As they are compulsory to carry at all times, you can use them as a gold standard for identity purposes if you are prepared to buy the necessary equipment so that they are checked every time you need to use them, but the equipment to verify them is usually almost the same as that needed to program them with the information in the first place, which is usually very expensive.

Because of the costs involved, there has never been a sucessfull mass rollout of the technology, and considering the problems with the ongoing Chip and Pin fiasco, you can imagine the extra problems if you try and equip every police car with the technology, let alone every shop, and the current plans in the uk only call for a few regional offices to record your details because of the price, so even the police stations will not have the equipment, so you will not be detected as a fraud until you go to jail or perhaps even later.

As such, the claims to do anything about id theft and terrorism can only work with compulsion to carry the cards, which are expensive, with expensive equipment in every police car and preferably every shop so that the identity is checked regularly, and detailed policies to cope with damaged and lost cards.

And all this is before you consider that the computer system required to centrally run this system will be many times larger than any system sucessfully delivered to the uk government, and if rolled out on a european or america wide basis would be the biggest computer system on the planet, requiring an accuracy similar to that found in aircraft flight control computer systems.

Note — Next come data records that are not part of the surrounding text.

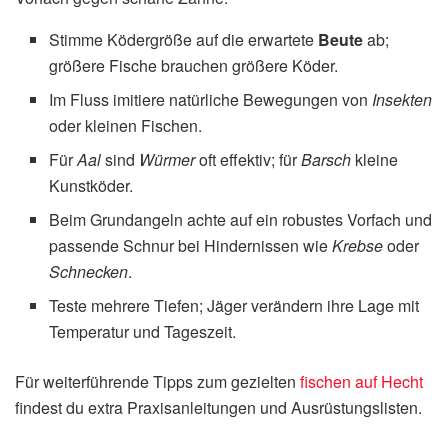
Stimme Ködergröße auf die erwartete
Beute
ab;
größere Fische brauchen größere Köder.
Im Fluss imitiere natürliche Bewegungen von
Insekten
oder kleinen Fischen.
Für
Aal
sind
Würmer
oft effektiv; für
Barsch
kleine
Kunstköder.
Beim Grundangeln achte auf ein robustes Vorfach und
passende Schnur bei Hindernissen wie
Krebse
oder
Schnecken
.
Teste mehrere Tiefen; Jäger verändern ihre Lage mit
Temperatur und Tageszeit.
Für weiterführende Tipps zum gezielten
fischen auf Hecht
findest du extra Praxisanleitungen und Ausrüstungslisten.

A system of such size and reliability would dwarf any such system ever used anywhere on the planet, and it is questionable if such a system could be produced, and if it could if we could ever afford it.

An alternative system of Identity Proof based on "trust networks" could potentially provide most of the advantages to the user and business, while at the same time providing almost no potential for abuse by any government due to not requiring a central certifying authority because it is based on trusting trustworthy people (like the american notary public idea).

It also would give no central honey pot of valuable data, would need no fundamentally new technology, and would give no real advantage to anyone trying to steal your identity while magnifying the danger to identity thieves massively. It would also be cheap to add to any networked device like mobile phones, pdas and computers which already posses most of the technology to handle digitally signed email.